| Brief |
Tally every line of the records below that includes "nach", and reply with the total alone.

Collected data:
============================================================

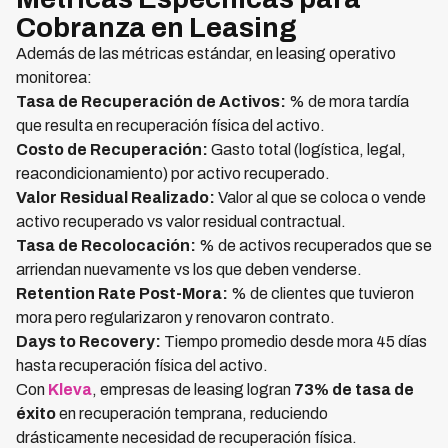
Cobranza en Leasing
Además de las métricas estándar, en leasing operativo
monitorea:
Tasa de Recuperación de Activos:
% de mora tardía
que resulta en recuperación física del activo.
Costo de Recuperación:
Gasto total (logística, legal,
reacondicionamiento) por activo recuperado.
Valor Residual Realizado:
Valor al que se coloca o vende
activo recuperado vs valor residual contractual.
Tasa de Recolocación:
% de activos recuperados que se
arriendan nuevamente vs los que deben venderse.
Retention Rate Post-Mora:
% de clientes que tuvieron
mora pero regularizaron y renovaron contrato.
Days to Recovery:
Tiempo promedio desde mora 45 días
hasta recuperación física del activo.
Con
Kleva
, empresas de leasing logran
73% de tasa de
éxito
en recuperación temprana, reduciendo
drásticamente necesidad de recuperación física.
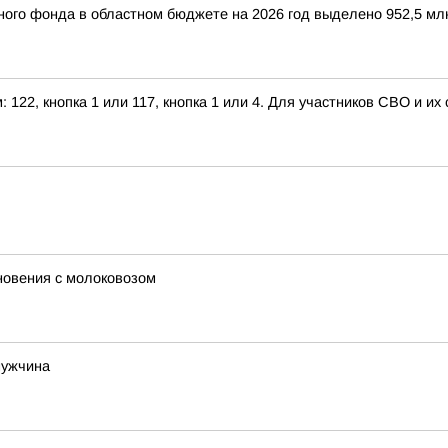
ого фонда в областном бюджете на 2026 год выделено 952,5 мл
122, кнопка 1 или 117, кнопка 1 или 4. Для участников СВО и их
новения с молоковозом
мужчина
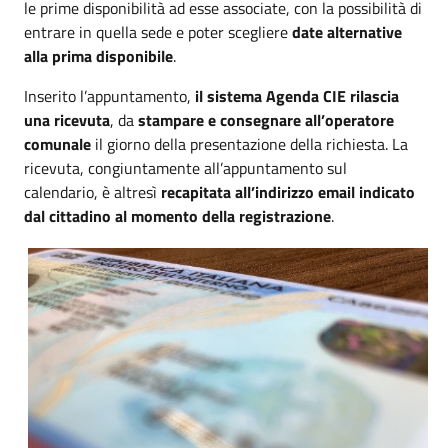
le prime disponibilità ad esse associate, con la possibilità di
entrare in quella sede e poter scegliere
date alternative
alla prima disponibile
.
Inserito l’appuntamento,
il sistema Agenda CIE rilascia
una ricevuta
, da
stampare e consegnare all’operatore
comunale
il giorno della presentazione della richiesta. La
ricevuta, congiuntamente all’appuntamento sul
calendario, è altresì
recapitata all’indirizzo email indicato
dal cittadino al momento della registrazione
.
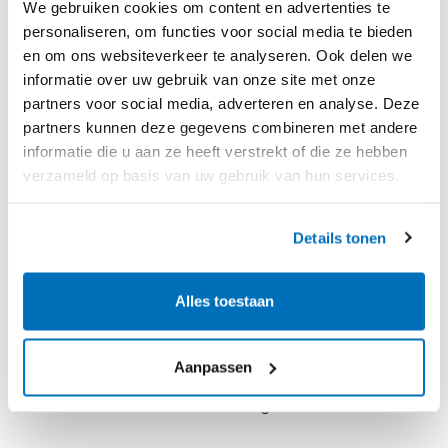
We gebruiken cookies om content en advertenties te
personaliseren, om functies voor social media te bieden
en om ons websiteverkeer te analyseren. Ook delen we
Kant-en-klare templates
informatie over uw gebruik van onze site met onze
partners voor social media, adverteren en analyse. Deze
partners kunnen deze gegevens combineren met andere
informatie die u aan ze heeft verstrekt of die ze hebben
Toen HBV na een selectie-procedure
verzameld op basis van uw gebruik van hun services.
uiteindelijk uitkwam bij Incontrol konden ze
direct aan de slag,
“na een proef-account
Details tonen
afgesloten te hebben, konden we direct aan
de slag met de kant-en-klare formulieren in
Alles toestaan
de template store van Incontrol
.
Na het
invoeren van de voor ons relevante
Aanpassen
expertises werden de formulieren
automatisch voor ons klaargezet"
.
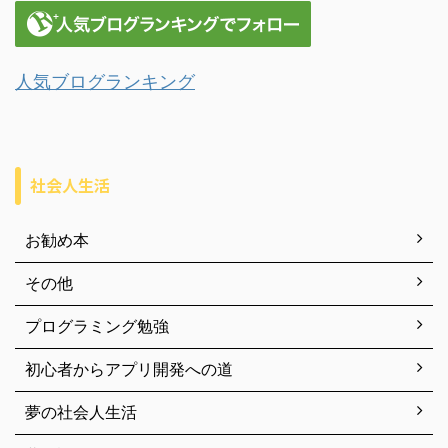
人気ブログランキング
社会人生活
お勧め本
その他
プログラミング勉強
初心者からアプリ開発への道
夢の社会人生活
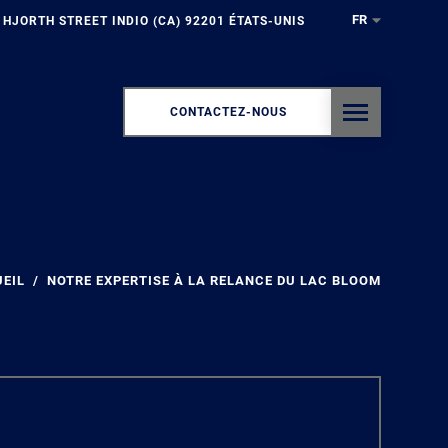
FR
 HJORTH STREET INDIO (CA) 92201 ÉTATS-UNIS
CONTACTEZ-NOUS
EIL
NOTRE EXPERTISE À LA RELANCE DU LAC BLOOM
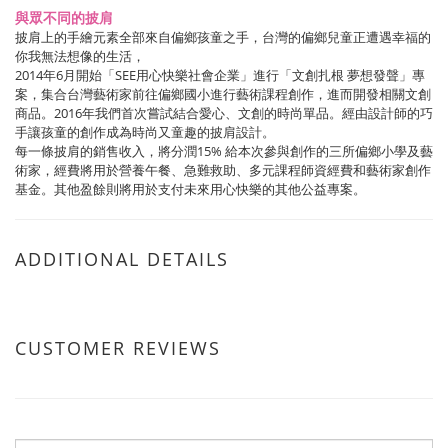
與眾不同的披肩
披肩上的手繪元素全部來自偏鄉孩童之手，台灣的偏鄉兒童正遭遇幸福的
你我無法想像的生活，
2014年6月開始「SEE用心快樂社會企業」進行「文創扎根 夢想發聲」專
案，集合台灣藝術家前往偏鄉國小進行藝術課程創作，進而開發相關文創
商品。2016年我們首次嘗試結合愛心、文創的時尚單品。經由設計師的巧
手讓孩童的創作成為時尚又童趣的披肩設計。
每一條披肩的銷售收入，將分潤15% 給本次參與創作的三所偏鄉小學及藝
術家，經費將用於營養午餐、急難救助、多元課程師資經費和藝術家創作
基金。其他盈餘則將用於支付未來用心快樂的其他公益專案。
ADDITIONAL DETAILS
CUSTOMER REVIEWS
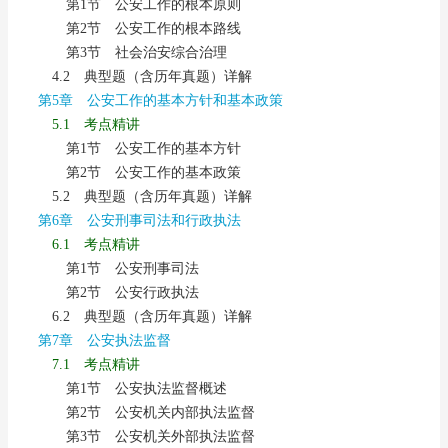
第1节 公安工作的根本原则
第2节 公安工作的根本路线
第3节 社会治安综合治理
4.2 典型题（含历年真题）详解
第5章 公安工作的基本方针和基本政策
5.1 考点精讲
第1节 公安工作的基本方针
第2节 公安工作的基本政策
5.2 典型题（含历年真题）详解
第6章 公安刑事司法和行政执法
6.1 考点精讲
第1节 公安刑事司法
第2节 公安行政执法
6.2 典型题（含历年真题）详解
第7章 公安执法监督
7.1 考点精讲
第1节 公安执法监督概述
第2节 公安机关内部执法监督
第3节 公安机关外部执法监督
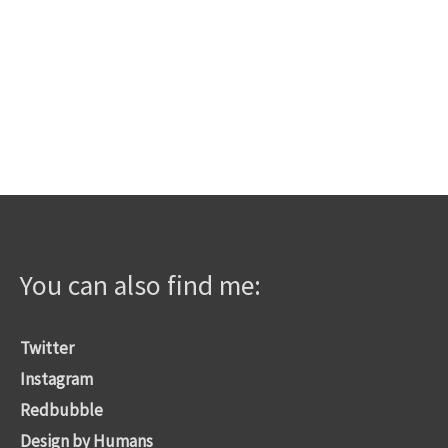
bis
Produkt
190,00€
weist
mehrere
Varianten
auf.
Die
Optionen
können
auf
You can also find me:
der
Produktseite
gewählt
Twitter
werden
Instagram
Redbubble
Design by Humans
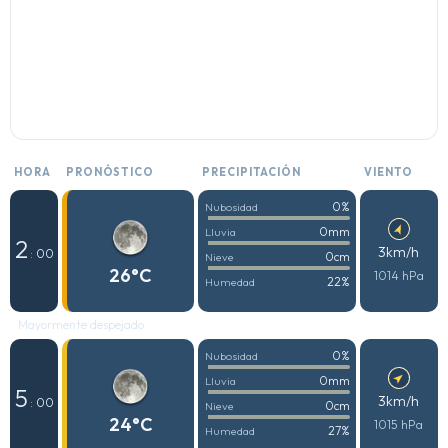
HORA
PRONÓSTICO
PRECIPITACIÓN
VIENTO
0%
Nubosidad
0mm
Lluvia
2
3km/h
: 00
0cm
Nieve
26°C
1014 hPa
22%
Humedad
Mayormente despejado
0%
Nubosidad
0mm
Lluvia
5
3km/h
: 00
0cm
Nieve
24°C
1015 hPa
27%
Humedad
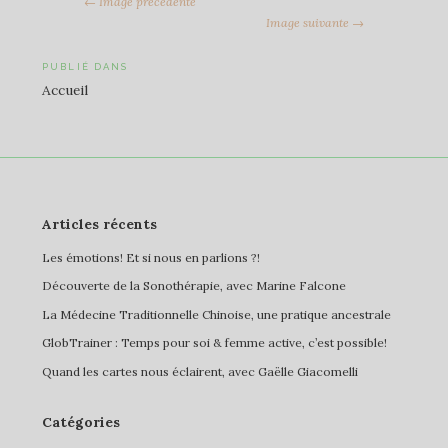
← Image précédente
Image suivante →
Navigation
PUBLIÉ DANS
Accueil
de
l’article
Articles récents
Les émotions! Et si nous en parlions ?!
Découverte de la Sonothérapie, avec Marine Falcone
La Médecine Traditionnelle Chinoise, une pratique ancestrale
GlobTrainer : Temps pour soi & femme active, c’est possible!
Quand les cartes nous éclairent, avec Gaëlle Giacomelli
Catégories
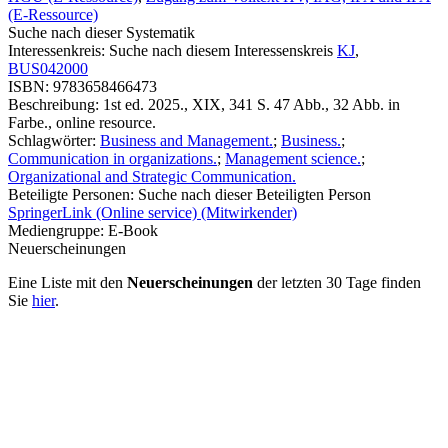
(E-Ressource)
Suche nach dieser Systematik
Interessenkreis:
Suche nach diesem Interessenskreis
KJ
,
BUS042000
ISBN:
9783658466473
Beschreibung:
1st ed. 2025., XIX, 341 S. 47 Abb., 32 Abb. in
Farbe., online resource.
Schlagwörter:
Business and Management.
;
Business.
;
Communication in organizations.
;
Management science.
;
Organizational and Strategic Communication.
Beteiligte Personen:
Suche nach dieser Beteiligten Person
SpringerLink (Online service) (Mitwirkender)
Mediengruppe:
E-Book
Neuerscheinungen
Eine Liste mit den
Neuerscheinungen
der letzten 30 Tage finden
Sie
hier
.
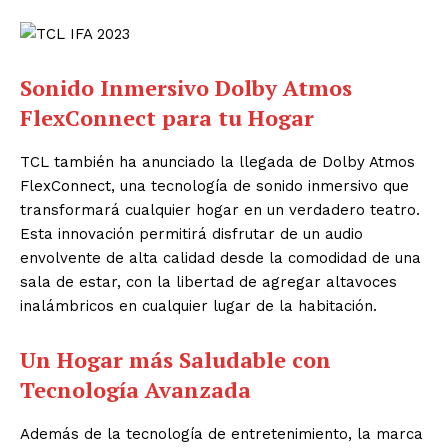
Sonido Inmersivo Dolby Atmos
FlexConnect para tu Hogar
TCL también ha anunciado la llegada de Dolby Atmos
FlexConnect, una tecnología de sonido inmersivo que
transformará cualquier hogar en un verdadero teatro.
Esta innovación permitirá disfrutar de un audio
envolvente de alta calidad desde la comodidad de una
sala de estar, con la libertad de agregar altavoces
inalámbricos en cualquier lugar de la habitación.
Un Hogar más Saludable con
Tecnología Avanzada
Además de la tecnología de entretenimiento, la marca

============================================================

| Written solution |
3